La presidenta Claudia Sheinbaum deberá decidir hasta dónde llegar para confrontar a la segunda economía más grande del mundo, que además es un proveedor esencial de insumos y componentes para las fábricas mexicanas, con el fin de mantener contento a Trump. El año pasado, China exportó a México bienes por 130 mil millones de dólares, mientras México solo le vendió solo 10 mil millones de dólares. Ese desequilibrio ofrece un argumento a favor de que México imponga más barreras y eleve el contenido local, como busca Sheinbaum con su Plan México. Sin embargo, sustituir proveedores y relocalizar producción es mucho más fácil decirlo que hacerlo.
El segundo punto conflictivo, el amplio superávit comercial de México con EU, tampoco es sencillo. Casi se ha triplicado, de 64 mil millones de dólares en 2016, antes de la primera investidura de Trump, a más de 171 mil millones de dólares el año pasado, justo cuando el déficit de EU con China comenzaba a reducirse.
En ese contexto, la idea de que China utiliza a México para desviar comercio hacia EU encuentra al menos algún respaldo en las cifras. El problema es que, aunque los empresarios mexicanos estarían encantados de comprar más maquinaria y equipo estadounidense para reducir la brecha, fue EU. quien trasladó muchas de esas cadenas de suministro a China y el sudeste asiático en primer lugar.
Es de esperar que Washington empuje con medidas poco ortodoxas para reducir el déficit, quizás un arancel mínimo que los socios del T-MEC pagarían aunque quedarían en mejor situación que otros socios comerciales de EU. Tal medida sería una desviación radical de la visión original de libre comercio en Norteamérica, y México debería resistirse con firmeza.
Por supuesto, parte de esto podría ser simple estrategia de negociación. Lighthizer —hoy de 77 años y aún influyente en el círculo comercial de Trump— sabe por experiencia lo complejo que puede ser un acuerdo trilateral.
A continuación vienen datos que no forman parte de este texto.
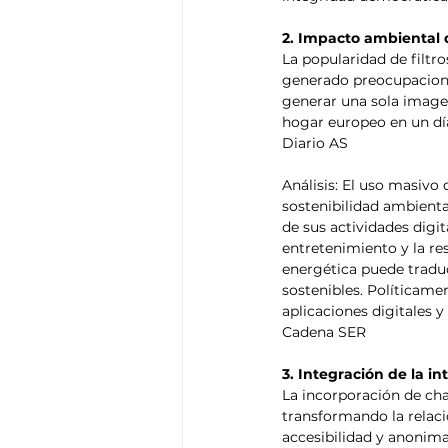
2. Impacto ambiental d
La popularidad de filtro
generado preocupacione
generar una sola imagen
hogar europeo en un día
Diario AS
Análisis: El uso masivo 
sostenibilidad ambienta
de sus actividades digit
entretenimiento y la r
energética puede traduc
sostenibles. Políticame
aplicaciones digitales y
Cadena SER
3. Integración de la int
La incorporación de cha
transformando la relaci
accesibilidad y anonima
Protagonizó duras disputas con los negociadores mexicanos en las conversaciones originales del T-MEC y sabe bien los campos minados políticos y técnicos que implica el proceso. Dado el estilo de negociación de Trump y el tamaño de la economía estadounidense, es lógico que la Casa Blanca arranque con una posición maximalista. Cualquier modificación significativa del tratado necesitará la aprobación del Congreso, un paso arriesgado que podría complicarse con las elecciones legislativas de medio término en EU.
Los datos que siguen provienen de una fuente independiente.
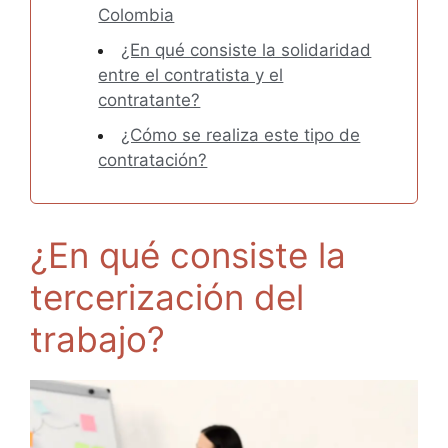
Colombia
¿En qué consiste la solidaridad
entre el contratista y el
contratante?
¿Cómo se realiza este tipo de
contratación?
¿En qué consiste la
tercerización del
trabajo?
Aun así, México no puede permitirse subestimar los riesgos. Con bajo crecimiento, caída de la inversión privada y confianza empresarial frágil, el gobierno de Sheinbaum es vulnerable a una pelea prolongada o a la marcha atrás indefinida de la administración Trump. Asegurar un acuerdo el próximo año debería ser el plan A, B y C para la primera presidenta de México. La reticencia de la Casa Blanca a hacer concesiones hasta ahora en disputas abiertas —desde aranceles vinculados al fentanilo hasta diferencias sectoriales sobre tomates y aerolíneas— muestra cuán dura está dispuesta a ser la línea de Washington.
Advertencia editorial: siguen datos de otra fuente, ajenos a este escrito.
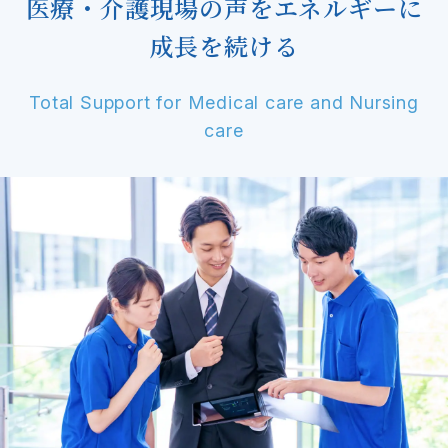
医療・介護現場の声をエネルギーに
成長を続ける
Total Support for Medical care and Nursing
care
La buena noticia es que Lighthizer sigue orgulloso del T-MEC que ayudó a forjar, al que llama el acuerdo comercial más “proindustria, proregional y protrabajador en la historia del mundo”. Si “se hace correctamente”, sugirió, una negociación exitosa está al alcance. Incluso ofreció palabras favorables a la estrategia de Sheinbaum y deslizó la idea de convertir al T-MEC en una fortaleza regional con mayor contenido local.
Eso suena a música para los oídos de la élite empresarial mexicana, que desde hace tiempo sostiene que el país no es un socio comercial cualquiera, sino un aliado crítico en los esfuerzos de reindustrialización de EE.UU. Los negociadores mexicanos harían bien en sumar todos los apoyos posibles —desde grupos empresariales estadounidenses hasta el Congreso, gobiernos estatales y Canadá— para reforzar ese argumento.
Van a necesitar toda la ayuda que puedan conseguir.